Passages, Places

Nuku Hiva

After arriving in Taiohae Bay on Nuku Hiva on May 5, we checked into the country, got laundry done, worked on some boat projects and familiarized ourselves with the town. Kevin Ellis of Nuku Hiva Yacht Services helped us with the checkin and made that very smooth. While hanging out at his office, we met and chatted with other new arrivals.

Taiohae Bay
Taiohae Bay

My sister Wendy then arrived on Tuesday, May 10. That same day I got my paperwork done for my carte du sejour (temporary residency) and we bought some provisions (after the supply boat arrived).

Arranui Passenger and Supply Ship

We pulled up anchor the next day and went around to the west side of the island, where we found a nice private anchorage with somewhat decent snorkeling.

Aldabra at Anchor on the Dry West Side

We hung out there for a few days and then rounded to the north side of the island, to a larger anchorage (still by ourselves) in front of a gorgeous view of tall mountains and a lush valley. We went ashore to meet the folks living there. They allowed us to walk about their property and they gave us breadfruit, apple cinnamon fruit, oranges, lemons and pamplemousse. The next day I baked brownies and Marshall and Wendy delivered them to the family onshore. I baked bread. And we continued to putter around with small projects while not snorkeling or reading.

Looking at Pua From the Boat
With the Brothers at Pua

Our next anchorage was Anaho Bay, said by many to be the most beautiful anchorage in all of French Polynesia. It was more crowded than our other bays. There were about 13 boats when we arrived and it went down to eight while we were there. The first day we went ashore and asked Juliette whether we could come to her place for dinner. She said yes, so we went back to shore for a 6:30 p.m. dinner. I had poisson cru that was delicious.

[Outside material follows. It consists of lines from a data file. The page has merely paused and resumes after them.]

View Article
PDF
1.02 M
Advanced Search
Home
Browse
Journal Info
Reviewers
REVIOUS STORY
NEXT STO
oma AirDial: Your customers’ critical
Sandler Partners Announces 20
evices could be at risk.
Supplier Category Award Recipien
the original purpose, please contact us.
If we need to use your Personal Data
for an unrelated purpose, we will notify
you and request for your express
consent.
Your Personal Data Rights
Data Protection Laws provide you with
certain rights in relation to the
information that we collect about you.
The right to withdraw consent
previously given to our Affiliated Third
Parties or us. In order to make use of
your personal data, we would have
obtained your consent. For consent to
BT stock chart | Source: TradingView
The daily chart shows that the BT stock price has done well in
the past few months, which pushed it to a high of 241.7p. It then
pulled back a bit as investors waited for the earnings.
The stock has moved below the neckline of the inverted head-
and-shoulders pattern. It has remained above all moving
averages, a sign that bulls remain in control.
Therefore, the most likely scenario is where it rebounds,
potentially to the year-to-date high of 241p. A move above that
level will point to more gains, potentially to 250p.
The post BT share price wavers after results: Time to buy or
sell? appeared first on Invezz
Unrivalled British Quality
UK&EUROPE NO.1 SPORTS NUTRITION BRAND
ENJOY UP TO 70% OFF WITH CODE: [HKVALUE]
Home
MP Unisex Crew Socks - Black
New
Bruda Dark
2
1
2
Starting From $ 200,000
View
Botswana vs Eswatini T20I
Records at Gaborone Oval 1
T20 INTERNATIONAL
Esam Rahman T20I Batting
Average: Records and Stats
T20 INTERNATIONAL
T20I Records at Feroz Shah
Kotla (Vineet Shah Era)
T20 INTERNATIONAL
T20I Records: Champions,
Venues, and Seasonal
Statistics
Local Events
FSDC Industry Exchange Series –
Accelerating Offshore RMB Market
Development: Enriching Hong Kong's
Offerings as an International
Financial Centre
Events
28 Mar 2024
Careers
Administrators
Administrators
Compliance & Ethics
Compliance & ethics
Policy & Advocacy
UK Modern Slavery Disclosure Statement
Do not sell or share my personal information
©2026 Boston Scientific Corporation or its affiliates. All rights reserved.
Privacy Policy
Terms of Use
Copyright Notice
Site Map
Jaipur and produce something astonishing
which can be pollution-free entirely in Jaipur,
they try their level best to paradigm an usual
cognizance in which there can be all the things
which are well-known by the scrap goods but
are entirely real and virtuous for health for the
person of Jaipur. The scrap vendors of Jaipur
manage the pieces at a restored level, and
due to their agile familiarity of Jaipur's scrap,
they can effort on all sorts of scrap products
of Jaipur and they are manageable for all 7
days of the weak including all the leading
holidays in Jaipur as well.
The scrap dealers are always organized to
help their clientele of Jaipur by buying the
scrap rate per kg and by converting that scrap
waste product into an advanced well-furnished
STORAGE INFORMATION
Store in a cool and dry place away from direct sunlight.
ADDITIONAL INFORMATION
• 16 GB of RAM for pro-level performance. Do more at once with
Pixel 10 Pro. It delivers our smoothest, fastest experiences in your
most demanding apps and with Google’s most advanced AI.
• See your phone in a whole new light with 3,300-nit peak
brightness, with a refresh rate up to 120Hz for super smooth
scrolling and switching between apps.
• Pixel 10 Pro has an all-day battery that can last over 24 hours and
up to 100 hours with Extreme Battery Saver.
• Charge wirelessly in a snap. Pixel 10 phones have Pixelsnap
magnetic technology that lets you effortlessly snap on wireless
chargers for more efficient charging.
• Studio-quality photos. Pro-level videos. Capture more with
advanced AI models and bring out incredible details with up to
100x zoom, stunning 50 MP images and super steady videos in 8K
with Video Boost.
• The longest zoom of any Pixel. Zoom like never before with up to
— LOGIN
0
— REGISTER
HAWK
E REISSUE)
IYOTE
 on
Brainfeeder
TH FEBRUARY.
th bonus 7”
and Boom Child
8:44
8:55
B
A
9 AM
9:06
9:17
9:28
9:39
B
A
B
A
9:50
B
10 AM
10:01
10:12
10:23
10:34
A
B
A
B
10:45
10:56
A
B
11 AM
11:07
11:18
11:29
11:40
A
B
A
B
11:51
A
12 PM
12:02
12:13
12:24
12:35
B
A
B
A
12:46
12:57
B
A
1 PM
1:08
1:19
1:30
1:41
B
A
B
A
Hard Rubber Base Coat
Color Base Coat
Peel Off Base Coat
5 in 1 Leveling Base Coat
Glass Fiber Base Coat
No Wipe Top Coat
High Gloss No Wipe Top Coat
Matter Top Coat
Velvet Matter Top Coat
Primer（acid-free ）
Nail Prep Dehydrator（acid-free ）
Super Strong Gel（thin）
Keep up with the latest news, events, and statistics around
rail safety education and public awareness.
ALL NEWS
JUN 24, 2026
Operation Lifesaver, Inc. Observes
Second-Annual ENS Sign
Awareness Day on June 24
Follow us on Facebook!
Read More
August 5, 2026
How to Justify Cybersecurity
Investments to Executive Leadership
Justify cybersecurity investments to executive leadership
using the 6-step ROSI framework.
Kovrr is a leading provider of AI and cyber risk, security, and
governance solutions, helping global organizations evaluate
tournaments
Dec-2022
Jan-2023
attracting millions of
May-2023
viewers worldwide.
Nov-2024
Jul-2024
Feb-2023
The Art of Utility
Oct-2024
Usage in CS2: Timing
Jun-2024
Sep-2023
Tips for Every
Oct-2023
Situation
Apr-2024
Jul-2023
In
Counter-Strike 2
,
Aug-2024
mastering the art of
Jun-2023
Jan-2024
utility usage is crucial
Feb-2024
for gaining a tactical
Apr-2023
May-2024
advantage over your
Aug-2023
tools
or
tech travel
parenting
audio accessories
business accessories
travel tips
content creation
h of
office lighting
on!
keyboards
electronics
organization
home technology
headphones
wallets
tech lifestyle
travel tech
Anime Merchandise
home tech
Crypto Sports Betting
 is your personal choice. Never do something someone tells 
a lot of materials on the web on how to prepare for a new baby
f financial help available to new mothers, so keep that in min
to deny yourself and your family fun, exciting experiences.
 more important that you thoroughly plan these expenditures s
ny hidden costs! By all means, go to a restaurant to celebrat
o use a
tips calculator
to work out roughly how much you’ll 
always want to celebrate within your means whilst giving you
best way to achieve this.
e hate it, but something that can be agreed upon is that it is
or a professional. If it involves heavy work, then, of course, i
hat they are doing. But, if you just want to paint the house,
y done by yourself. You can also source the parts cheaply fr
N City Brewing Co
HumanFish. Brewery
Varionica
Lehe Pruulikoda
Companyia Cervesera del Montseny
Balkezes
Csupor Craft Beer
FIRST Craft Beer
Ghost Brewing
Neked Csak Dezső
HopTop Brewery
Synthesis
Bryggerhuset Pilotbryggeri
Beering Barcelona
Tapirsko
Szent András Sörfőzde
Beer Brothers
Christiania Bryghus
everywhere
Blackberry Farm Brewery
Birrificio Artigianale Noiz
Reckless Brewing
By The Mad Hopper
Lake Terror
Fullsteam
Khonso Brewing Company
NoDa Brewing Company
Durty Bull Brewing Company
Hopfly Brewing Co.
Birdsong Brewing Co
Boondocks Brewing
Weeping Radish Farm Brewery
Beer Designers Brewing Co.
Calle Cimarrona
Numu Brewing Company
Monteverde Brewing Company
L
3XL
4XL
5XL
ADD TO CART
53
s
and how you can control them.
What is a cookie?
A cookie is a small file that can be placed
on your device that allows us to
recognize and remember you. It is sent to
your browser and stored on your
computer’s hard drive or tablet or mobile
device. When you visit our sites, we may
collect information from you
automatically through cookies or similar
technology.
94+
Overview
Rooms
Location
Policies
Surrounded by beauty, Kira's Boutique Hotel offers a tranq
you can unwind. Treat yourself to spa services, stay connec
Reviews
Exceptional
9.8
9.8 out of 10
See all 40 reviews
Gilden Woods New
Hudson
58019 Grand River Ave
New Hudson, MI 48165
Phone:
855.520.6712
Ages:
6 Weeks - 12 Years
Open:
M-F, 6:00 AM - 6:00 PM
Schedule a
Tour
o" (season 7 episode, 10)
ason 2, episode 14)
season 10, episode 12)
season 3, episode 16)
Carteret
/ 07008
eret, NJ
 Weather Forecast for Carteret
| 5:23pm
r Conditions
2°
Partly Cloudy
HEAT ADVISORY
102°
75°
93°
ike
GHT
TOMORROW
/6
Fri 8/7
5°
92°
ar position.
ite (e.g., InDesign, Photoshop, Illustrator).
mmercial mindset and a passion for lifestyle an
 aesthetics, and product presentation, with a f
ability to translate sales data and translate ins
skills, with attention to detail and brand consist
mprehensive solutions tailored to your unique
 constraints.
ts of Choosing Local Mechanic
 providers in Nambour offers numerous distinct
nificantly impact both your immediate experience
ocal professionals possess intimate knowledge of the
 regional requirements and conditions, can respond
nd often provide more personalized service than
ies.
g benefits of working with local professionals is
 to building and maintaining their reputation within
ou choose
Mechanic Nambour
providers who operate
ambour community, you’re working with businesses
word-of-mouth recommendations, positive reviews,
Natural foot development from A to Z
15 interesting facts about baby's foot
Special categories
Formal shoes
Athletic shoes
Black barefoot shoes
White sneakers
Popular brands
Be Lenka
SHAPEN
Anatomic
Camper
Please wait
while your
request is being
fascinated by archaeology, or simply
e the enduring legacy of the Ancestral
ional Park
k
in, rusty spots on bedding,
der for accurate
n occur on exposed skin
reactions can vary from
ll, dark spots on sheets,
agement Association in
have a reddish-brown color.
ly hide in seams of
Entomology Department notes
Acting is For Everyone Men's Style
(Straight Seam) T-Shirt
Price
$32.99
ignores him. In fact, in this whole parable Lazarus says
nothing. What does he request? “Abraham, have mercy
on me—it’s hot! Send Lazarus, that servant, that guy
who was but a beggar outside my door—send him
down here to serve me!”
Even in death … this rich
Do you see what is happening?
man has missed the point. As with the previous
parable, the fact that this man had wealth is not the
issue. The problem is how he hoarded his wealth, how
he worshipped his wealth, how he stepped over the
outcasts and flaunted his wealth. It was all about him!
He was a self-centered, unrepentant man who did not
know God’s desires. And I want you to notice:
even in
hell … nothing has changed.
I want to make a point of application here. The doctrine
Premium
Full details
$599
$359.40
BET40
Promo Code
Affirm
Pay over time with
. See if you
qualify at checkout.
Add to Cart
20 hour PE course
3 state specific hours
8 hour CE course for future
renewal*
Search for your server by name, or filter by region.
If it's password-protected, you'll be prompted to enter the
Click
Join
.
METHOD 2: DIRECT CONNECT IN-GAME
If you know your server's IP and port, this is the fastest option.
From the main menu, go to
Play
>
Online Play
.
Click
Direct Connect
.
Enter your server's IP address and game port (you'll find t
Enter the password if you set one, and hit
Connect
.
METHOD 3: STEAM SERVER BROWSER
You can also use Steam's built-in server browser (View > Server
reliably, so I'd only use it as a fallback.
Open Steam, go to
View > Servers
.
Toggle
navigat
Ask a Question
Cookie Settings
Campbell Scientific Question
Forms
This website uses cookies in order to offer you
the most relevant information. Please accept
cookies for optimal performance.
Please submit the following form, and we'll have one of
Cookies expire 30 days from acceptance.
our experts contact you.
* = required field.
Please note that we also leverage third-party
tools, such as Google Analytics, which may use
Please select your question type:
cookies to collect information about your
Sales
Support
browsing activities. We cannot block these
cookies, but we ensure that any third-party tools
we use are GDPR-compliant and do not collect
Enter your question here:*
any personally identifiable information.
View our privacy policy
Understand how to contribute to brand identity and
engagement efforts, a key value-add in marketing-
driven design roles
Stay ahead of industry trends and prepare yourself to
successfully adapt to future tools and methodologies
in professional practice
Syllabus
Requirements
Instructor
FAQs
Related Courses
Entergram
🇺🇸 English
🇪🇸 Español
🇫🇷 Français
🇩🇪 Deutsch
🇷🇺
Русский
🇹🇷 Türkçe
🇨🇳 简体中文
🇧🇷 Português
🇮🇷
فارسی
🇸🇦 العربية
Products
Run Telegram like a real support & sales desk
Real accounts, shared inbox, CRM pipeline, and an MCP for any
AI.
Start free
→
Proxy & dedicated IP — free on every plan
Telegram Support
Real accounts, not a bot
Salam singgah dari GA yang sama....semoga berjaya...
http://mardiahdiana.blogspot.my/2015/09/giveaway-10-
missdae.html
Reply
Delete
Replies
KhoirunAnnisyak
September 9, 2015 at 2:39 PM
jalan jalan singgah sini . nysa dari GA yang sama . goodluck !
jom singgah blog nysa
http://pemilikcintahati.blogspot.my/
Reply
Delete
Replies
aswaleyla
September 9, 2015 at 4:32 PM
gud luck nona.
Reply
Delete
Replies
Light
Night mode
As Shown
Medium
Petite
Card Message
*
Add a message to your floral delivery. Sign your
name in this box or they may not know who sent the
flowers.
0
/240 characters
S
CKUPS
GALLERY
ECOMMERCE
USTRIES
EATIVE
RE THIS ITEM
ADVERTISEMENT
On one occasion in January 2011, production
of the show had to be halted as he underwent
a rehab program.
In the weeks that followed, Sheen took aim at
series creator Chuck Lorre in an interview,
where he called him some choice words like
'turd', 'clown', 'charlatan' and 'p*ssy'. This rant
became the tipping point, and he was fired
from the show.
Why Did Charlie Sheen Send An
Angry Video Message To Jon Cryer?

Going to Juliette’s for Dinner
Looking Down at Anaho During Our Hike
Hiking Between Anaho and Hatiheu
Lovely Anaho

The next day we got up early and hiked over a pass to Hatiheu Bay. It took a couple of hours there and back but we saw all kinds of plants and birds that we needed to identify. On the other side, we walked around the town and got some ice cream. The town is quiet and gorgeous.

The Church in Hatiheu
Another View of Anaho

We left Anaho a couple days later and went back to Taiohae to do a bit of paperwork and arrange a land tour for Monday. We got everything done in Taiohae quickly and set out the next morning for Controleur Bay. The first couple of nights we we anchored in front of Taipivai, where Herman Melville stayed as a young man. We walked around the town and a very nice many named Vena gave us a stock of bananas.

More Taipivai
Carrying the Bananas Back to the Boat

On our last day in the bay, we took the boat over to Hakapaa to find a trail to a waterfall, but we were unsuccessful. After hanging out for most of the day, we headed back to Taiohae in time to anchor before dark.

Sailing Around the Island

On Monday morning, we went to the gendarmerie to have Pat taken off the crew list for the boat. Then we went on an island tour with a great guide named Mate. We started by going up the mountain out of the bay and into the interior, which is rich and lush. The road led us back to Taipivai, where we visited an artisan center. From there we went back to Hatiheu where we toured the ruins of an old village and then had lunch in the town. I had poisson cru again because it’s so good! We also drove west up the northern coast to see Aakapa Bay. The tour ended at the Hooumi valley in Controleur Bay. It was a great way to see parts of the island we wouldn’t have seen by boat.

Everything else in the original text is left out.